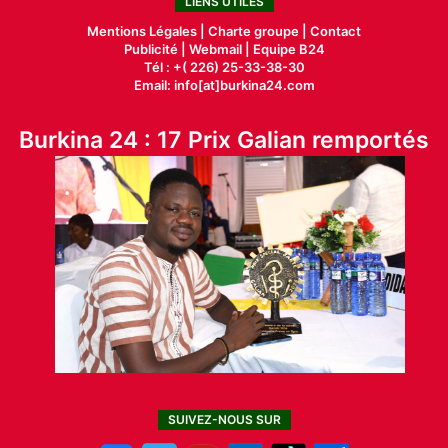
LIENS UTILES
Mentions Légales |
Charte groupe |
Contact
Publicité
|
Webmail |
Equipe B24
Tél : +( 226) 25-33-38-30
Email: info[at]burkina24.com
Burkina 24 : 17 Prix Galian remportés
SUIVEZ-NOUS SUR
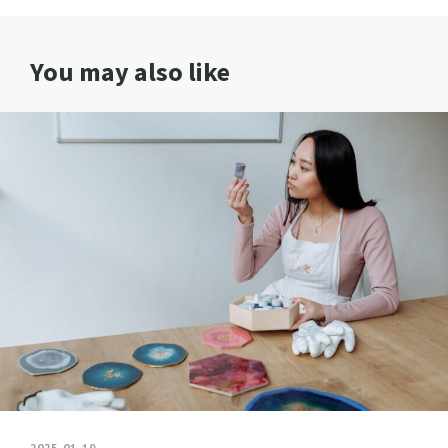
You may also like
2025-01-19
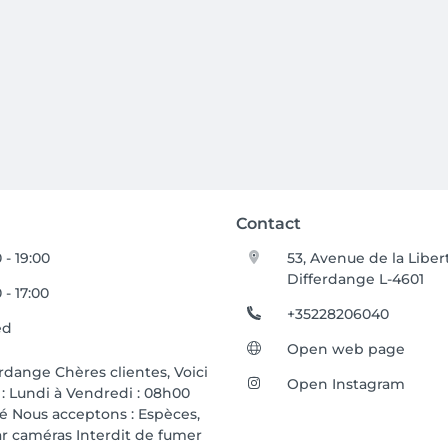
Contact
 - 19:00
53, Avenue de la Liber
Differdange L-4601
 - 17:00
+35228206040
ed
Open web page
rdange Chères clientes, Voici
Open Instagram
 : Lundi à Vendredi : 08h00
 Nous acceptons : Espèces,
ar caméras Interdit de fumer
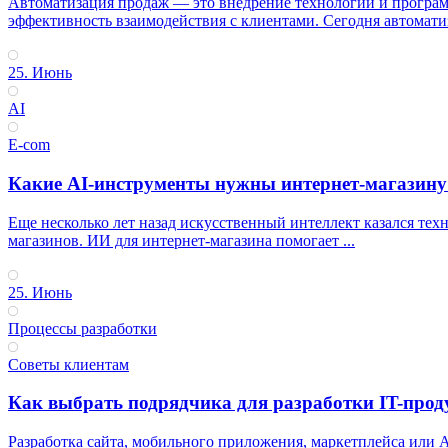
Автоматизация продаж — это внедрение технологий и программ
эффективность взаимодействия с клиентами. Сегодня автоматиз
25. Июнь
AI
E-com
Какие AI-инструменты нужны интернет-магазину 
Еще несколько лет назад искусственный интеллект казался те
магазинов. ИИ для интернет-магазина помогает ...
25. Июнь
Процессы разработки
Советы клиентам
Как выбрать подрядчика для разработки IT-проду
Разработка сайта, мобильного приложения, маркетплейса или A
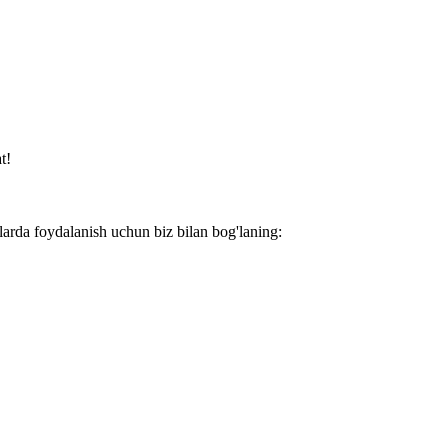
t!
larda foydalanish uchun biz bilan bog'laning:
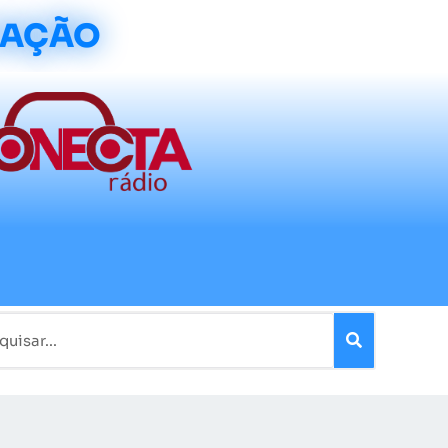
CAÇÃO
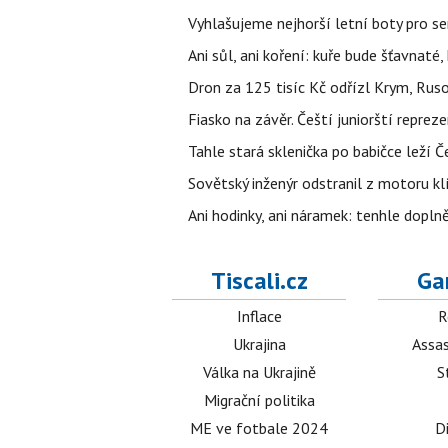
Vyhlašujeme nejhorší letní boty pro sen
Ani sůl, ani koření: kuře bude šťavnaté
Dron za 125 tisíc Kč odřízl Krym, Rus
Fiasko na závěr. Čeští juniorští reprez
Tahle stará sklenička po babičce leží 
Sovětský inženýr odstranil z motoru kl
Ani hodinky, ani náramek: tenhle dopln
Tiscali.cz
Ga
Inflace
R
Ukrajina
Assas
Válka na Ukrajině
S
Migrační politika
ME ve fotbale 2024
D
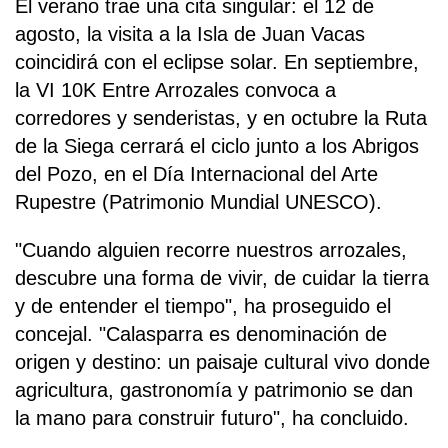
El verano trae una cita singular: el 12 de
agosto, la visita a la Isla de Juan Vacas
coincidirá con el eclipse solar. En septiembre,
la VI 10K Entre Arrozales convoca a
corredores y senderistas, y en octubre la Ruta
de la Siega cerrará el ciclo junto a los Abrigos
del Pozo, en el Día Internacional del Arte
Rupestre (Patrimonio Mundial UNESCO).
"Cuando alguien recorre nuestros arrozales,
descubre una forma de vivir, de cuidar la tierra
y de entender el tiempo", ha proseguido el
concejal. "Calasparra es denominación de
origen y destino: un paisaje cultural vivo donde
agricultura, gastronomía y patrimonio se dan
la mano para construir futuro", ha concluido.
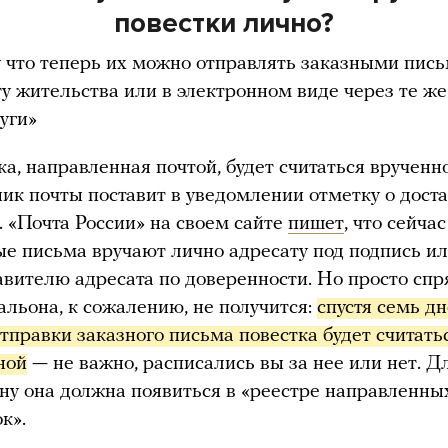
повестки лично?
 что теперь их можно отправлять заказными пис
ту жительства или в электронном виде через те ж
уги»
а, направленная почтой, будет считаться врученно
ник почты поставит в уведомлении отметку о дост
. «Почта России» на своем сайте
пишет
, что сейчас
ые письма вручают лично адресату под подпись и
авителю адресата по доверенности. Но просто спр
альона, к сожалению, не получится:
спустя семь дн
тправки заказного письма повестка будет считатьс
ной
— не важно, расписались вы за нее или нет. Дл
ону она должна появиться в «реестре направленны
к».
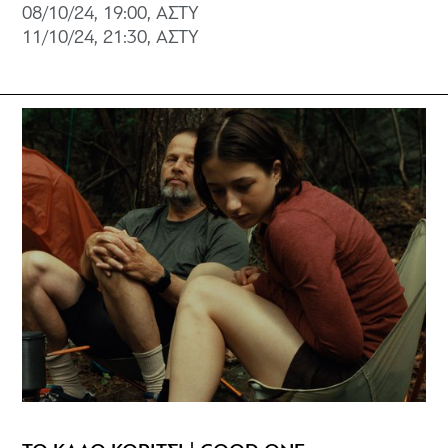
08/10/24, 19:00, ΑΣΤΥ
11/10/24, 21:30, ΑΣΤΥ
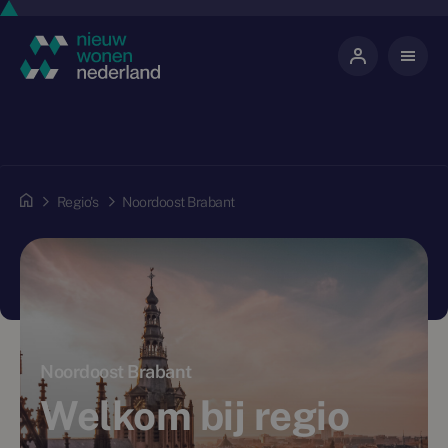
Regio's
Noordoost Brabant
Noordoost Brabant
Welkom bij regio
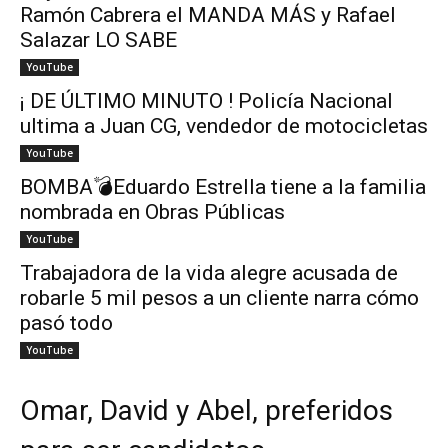
Ramón Cabrera el MANDA MÁS y Rafael
Salazar LO SABE
YouTube
¡ DE ÚLTIMO MINUTO ! Policía Nacional
ultima a Juan CG, vendedor de motocicletas
YouTube
BOMBA💣Eduardo Estrella tiene a la familia
nombrada en Obras Públicas
YouTube
Trabajadora de la vida alegre acusada de
robarle 5 mil pesos a un cliente narra cómo
pasó todo
YouTube
Omar, David y Abel, preferidos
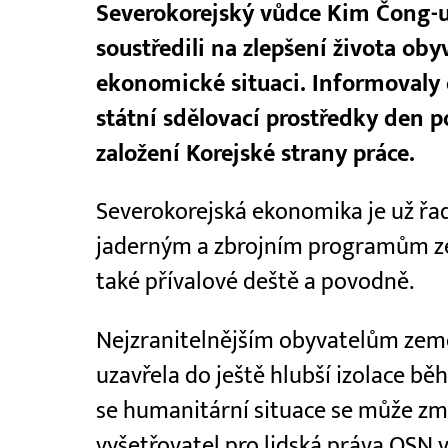
Severokorejský vůdce Kim Čong-un 
soustředili na zlepšení života obyv
ekonomické situaci. Informovaly 
státní sdělovací prostředky den po
založení Korejské strany práce.
Severokorejská ekonomika je už řad
jaderným a zbrojním programům zem
také přívalové deště a povodně.
Nejzranitelnějším obyvatelům země
uzavřela do ještě hlubší izolace b
se humanitární situace se může změ
vyšetřovatel pro lidská práva OSN 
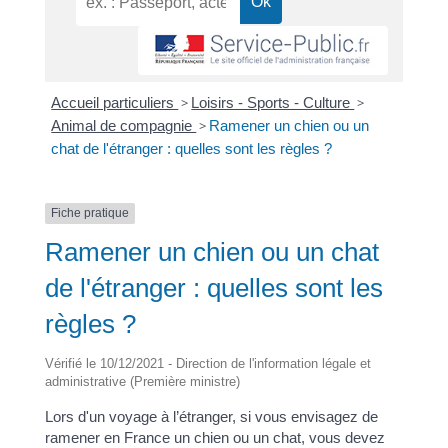
Accueil particuliers
>
Loisirs - Sports - Culture
>
Animal de compagnie
>
Ramener un chien ou un
chat de l'étranger : quelles sont les règles ?
Fiche pratique
Ramener un chien ou un chat
de l'étranger : quelles sont les
règles ?
Vérifié le 10/12/2021 - Direction de l'information légale et
administrative (Première ministre)
Lors d'un voyage à l’étranger, si vous envisagez de
ramener en France un chien ou un chat, vous devez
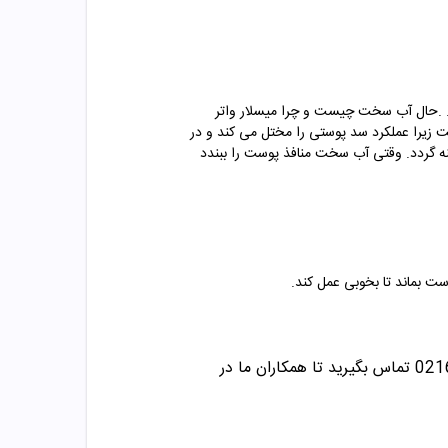
د. .حال آب سخت چیست و چرا میسلار واتر
یرا عملکرد سد پوستی را مختل می کند و در
 گردد.
وقتی آب سخت منافذ پوست را ببندد
ت بماند تا بخوبی عمل کند.
تماس بگیرید تا همکاران ما در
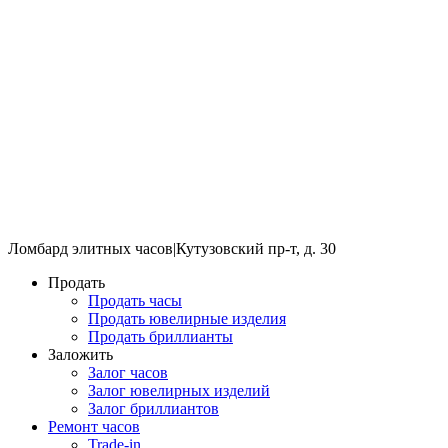
Ломбард элитных часов
|
Кутузовский пр-т, д. 30
Продать
Продать часы
Продать ювелирные изделия
Продать бриллианты
Заложить
Залог часов
Залог ювелирных изделий
Залог бриллиантов
Ремонт часов
Trade-in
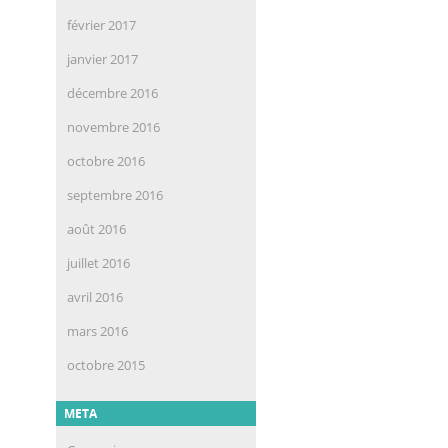
février 2017
janvier 2017
décembre 2016
novembre 2016
octobre 2016
septembre 2016
août 2016
juillet 2016
avril 2016
mars 2016
octobre 2015
META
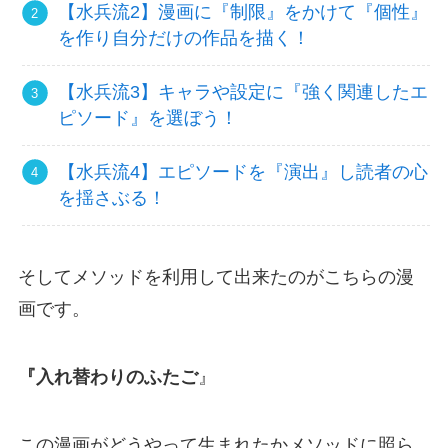
【水兵流2】漫画に『制限』をかけて『個性』
を作り自分だけの作品を描く！
【水兵流3】キャラや設定に『強く関連したエ
ピソード』を選ぼう！
【水兵流4】エピソードを『演出』し読者の心
を揺さぶる！
そしてメソッドを利用して出来たのがこちらの漫
画です。
『入れ替わりのふたご
』
この漫画がどうやって生まれたかメソッドに照ら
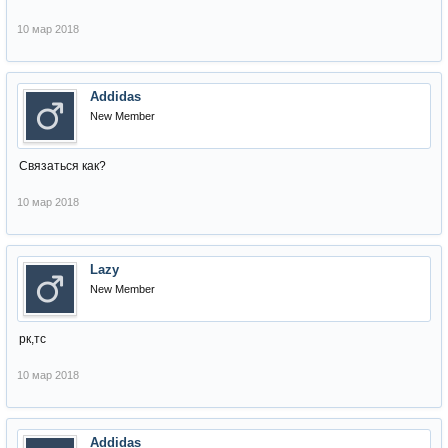
10 мар 2018
Addidas
New Member
Cвязаться как?
10 мар 2018
Lazy
New Member
рк,тс
10 мар 2018
Addidas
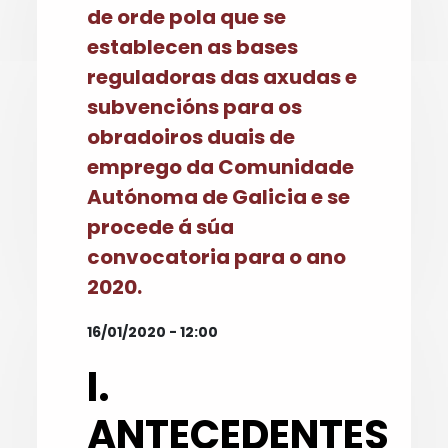
de orde pola que se
establecen as bases
reguladoras das axudas e
subvencións para os
obradoiros duais de
emprego da Comunidade
Autónoma de Galicia e se
procede á súa
convocatoria para o ano
2020.
16/01/2020 - 12:00
I.
ANTECEDENTES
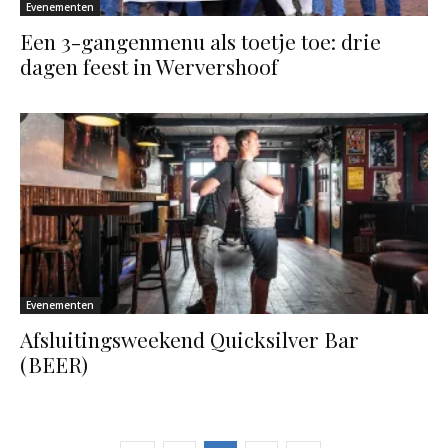
Evenementen
Een 3-gangenmenu als toetje toe: drie
dagen feest in Wervershoof
Evenementen
Afsluitingsweekend Quicksilver Bar
(BEER)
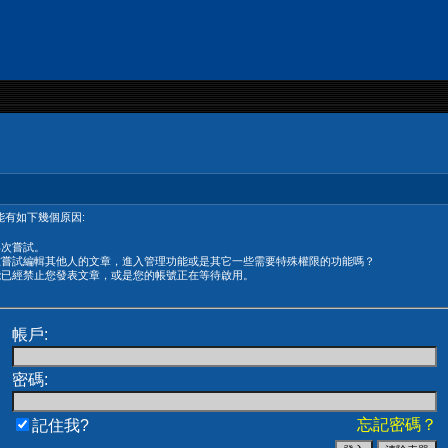
有如下幾個原因:
再次嘗試。
在嘗試編輯其他人的文章，進入管理功能或是其它一些需要特殊權限的功能嗎？
能已經禁止您發表文章，或是您的帳號正在等待啟用。
帳戶:
密碼:
忘記密碼？
記住我?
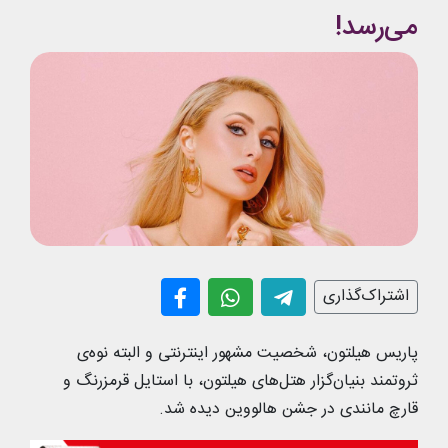
می‌رسد!
اشتراک‌گذاری
پاریس هیلتون، شخصیت مشهور اینترنتی و البته نوه‌ی
ثروتمند بنیان‌گزار هتل‌های هیلتون، با استایل قرمزرنگ و
قارچ مانندی در جشن هالووین دیده شد.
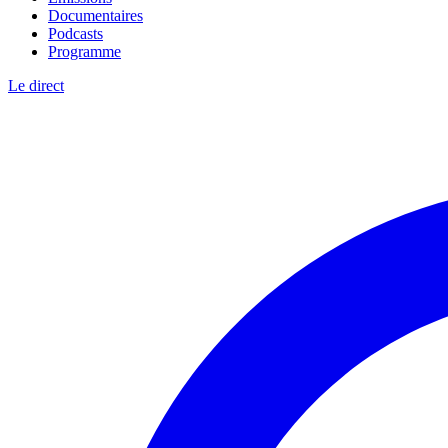
Documentaires
Podcasts
Programme
Le direct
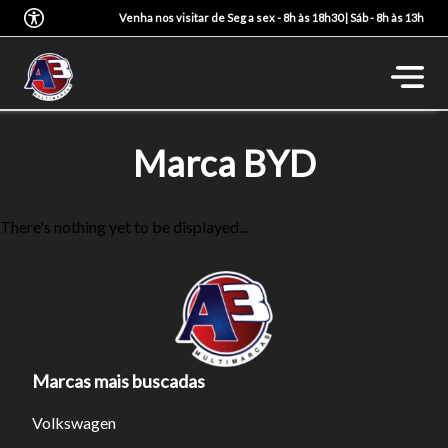
Venha nos visitar de Seg a sex - 8h às 18h30 | Sáb - 8h às 13h
Marca BYD
There's nothing yet to be displayed...
Marcas mais buscadas
Volkswagen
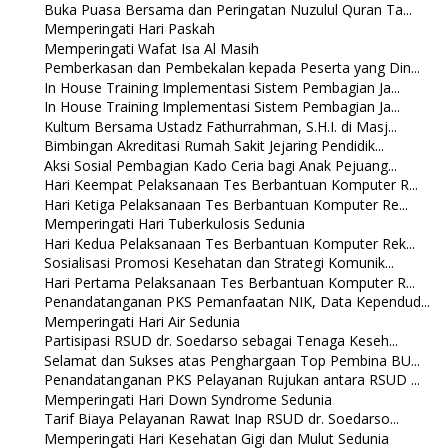
Buka Puasa Bersama dan Peringatan Nuzulul Quran Ta...
Memperingati Hari Paskah
Memperingati Wafat Isa Al Masih
Pemberkasan dan Pembekalan kepada Peserta yang Din...
In House Training Implementasi Sistem Pembagian Ja...
In House Training Implementasi Sistem Pembagian Ja...
Kultum Bersama Ustadz Fathurrahman, S.H.I. di Masj...
Bimbingan Akreditasi Rumah Sakit Jejaring Pendidik...
Aksi Sosial Pembagian Kado Ceria bagi Anak Pejuang...
Hari Keempat Pelaksanaan Tes Berbantuan Komputer R...
Hari Ketiga Pelaksanaan Tes Berbantuan Komputer Re...
Memperingati Hari Tuberkulosis Sedunia
Hari Kedua Pelaksanaan Tes Berbantuan Komputer Rek...
Sosialisasi Promosi Kesehatan dan Strategi Komunik...
Hari Pertama Pelaksanaan Tes Berbantuan Komputer R...
Penandatanganan PKS Pemanfaatan NIK, Data Kependud...
Memperingati Hari Air Sedunia
Partisipasi RSUD dr. Soedarso sebagai Tenaga Keseh...
Selamat dan Sukses atas Penghargaan Top Pembina BU...
Penandatanganan PKS Pelayanan Rujukan antara RSUD ...
Memperingati Hari Down Syndrome Sedunia
Tarif Biaya Pelayanan Rawat Inap RSUD dr. Soedarso...
Memperingati Hari Kesehatan Gigi dan Mulut Sedunia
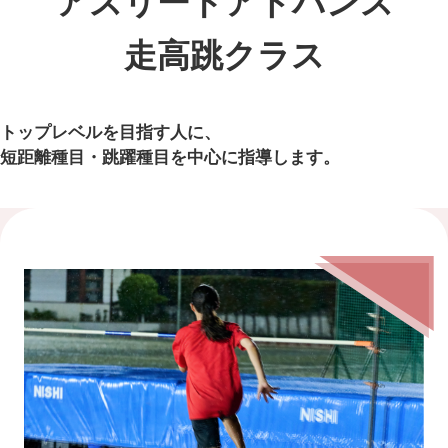
アスリートアドバンス
走高跳クラス
トップレベルを目指す人に、
短距離種目・跳躍種目を中心に指導します。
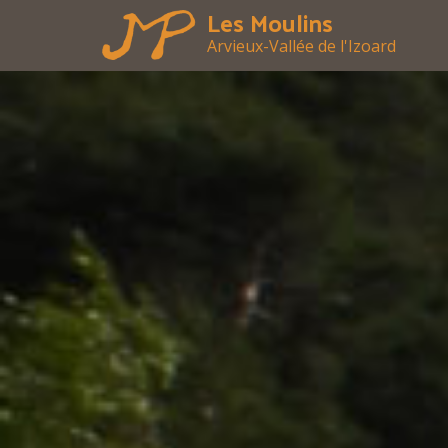
Les Moulins
Arvieux-Vallée de l'Izoard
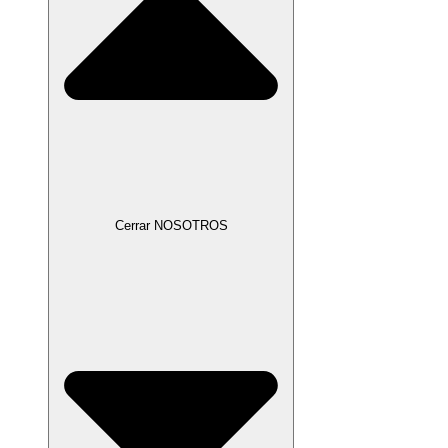
Cerrar NOSOTROS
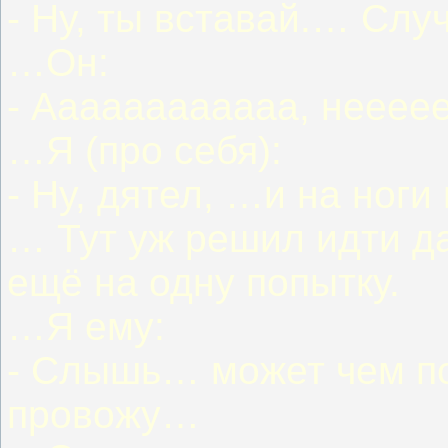
- Ну, ты вставай.… Случ
…Он:
- Аааааааааааа, нееее
…Я (про себя):
- Ну, дятел, …и на ноги 
… Тут уж решил идти да
ещё на одну попытку.
…Я ему:
- Слышь… может чем по
провожу…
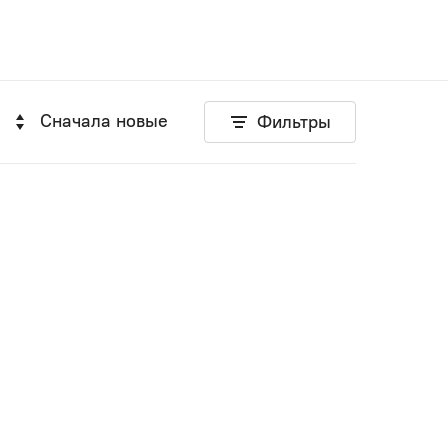
Сначала новые
Фильтры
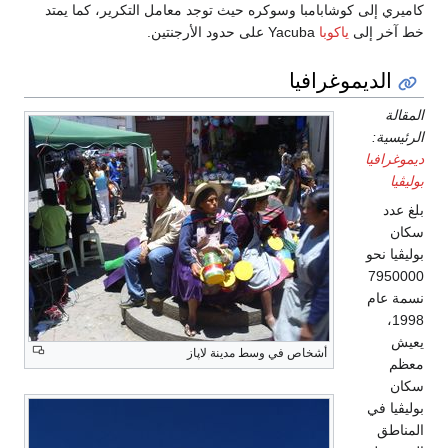
كاميري إلى كوشابامبا وسوكره حيث توجد معامل التكرير، كما يمتد
خط آخر إلى
ياكوبا
Yacuba على حدود الأرجنتين.
الديموغرافيا
المقالة
الرئيسية:
ديموغرافيا
بوليڤيا
بلغ عدد
سكان
بوليڤيا نحو
7950000
نسمة عام
1998،
يعيش
أشخاص في وسط مدينة لاپاز
معظم
سكان
بوليڤيا في
المناطق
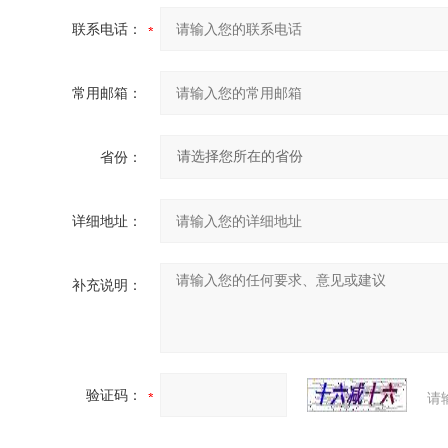
联系电话：
常用邮箱：
省份：
详细地址：
补充说明：
验证码：
请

+-------+

◆ Prompt ◆
How many lines of the listing hold the string "هیلتون"? Give the number alone.

◆ Answer to this problem ◆
2